LHS math teacher Clay Hartzler, who is currently studying at Bowling Green for a  Masters degree in administration, said that AI can help students organize their thoughts such as in a first draft of an assignment.

“Setting up outlines for things can be really helpful for essays and papers. I’ve done it as a teacher to create questions and if I can do that, a student can do that and they can come up with their own set of practice problems before a test. So all kinds of different ways to help somebody out,” he said. 

Another way that AI can help students is that it can check grammar use. Mavin explained that she introduced this strategy to one of her students who struggled with writing.

“I introduced him to Wordtune, an AI program, and his work has improved greatly. He copies his words into Wordtune and it spits the words out with correct grammar and spelling.  But this student wants to learn and reads what Wordtune spits out for him. It’s just an aid for him since he struggles with spelling and grammar,” she said.

Language Arts teacher Laura Specht.

However, the expanding technology of AI also presents problems. People sometimes use AI unethically. 

“Some students use AI as a way to cheat, unfortunately.  Rather than write an essay themselves, students can have ChatGpt write it for them.  Additionally, some programs can solve math problems for students simply by uploading a picture rather than working through the problem,” said Specht.

AI responses often use higher levels of vocabulary, not typically used by high school students which is a red flag to a teacher.

“Words I’ve recently seen on AI-generated papers: cleverious, craven, geographical framework, scruples, moral sensibilities. While these words can be used correctly, I know the students in my class and know they would not be writing with these words,” said Marvin.

AI is so easy to use that students are tempted to plagiarize an assignment which causes great concern for teachers as using AI in an ineffective way does not benefit student learning

“We have to learn to work with AI. It is not going away.
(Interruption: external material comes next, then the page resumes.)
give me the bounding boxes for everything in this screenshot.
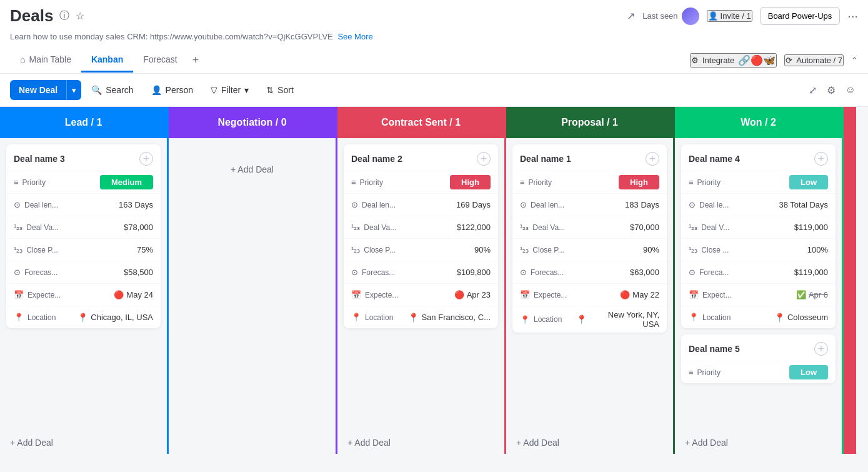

But students who think they are fooling teachers with an AI-generated paper, no, just no. We know and will expect you to explain the paper. If you can’t, we know it’s AI-generated, and no learning took place. Your grade should reflect that,” said Marvin.

Another issue with AI is its unreliability.  If AI doesn’t know something, it will hallucinate and make up information.  Just because information appears in an AI program, doesn’t necessarily make it true.

“If you were to ask Chat GPT for example for resources, it’ll spit out resources that don’t exist. If you ask it to cite something it will cite stuff that does not exist.  Kids can have a false sense of security with that. If I go and search a writing prompt for an essay, and have AI write me an essay, if you actually read that essay, it is terrible and does not actually answer the prompt. But if kids take it on faith and dump it in there, they’re not actually learning anything, and they’re also going to get bad grades on their assignments,” said Hartzler. 

Marvin agreed and noted that AI responses don’t always meet the needed components of a high school essay.

“We work so hard at getting students to use textual evidence which an AI answer does not provide. Students don’t even bother to go back and add text evidence. Lazy with a capital L,” said Marvin.

What’s the lesson to be learned about using artificial intelligence in education? Students should use the technology responsibly.

“I think that AI has more pros than cons, but students need to be taught how to use it effectively.  It’s a tool that can definitely enhance their learning but they shouldn’t rely too heavily on it,” said Specht.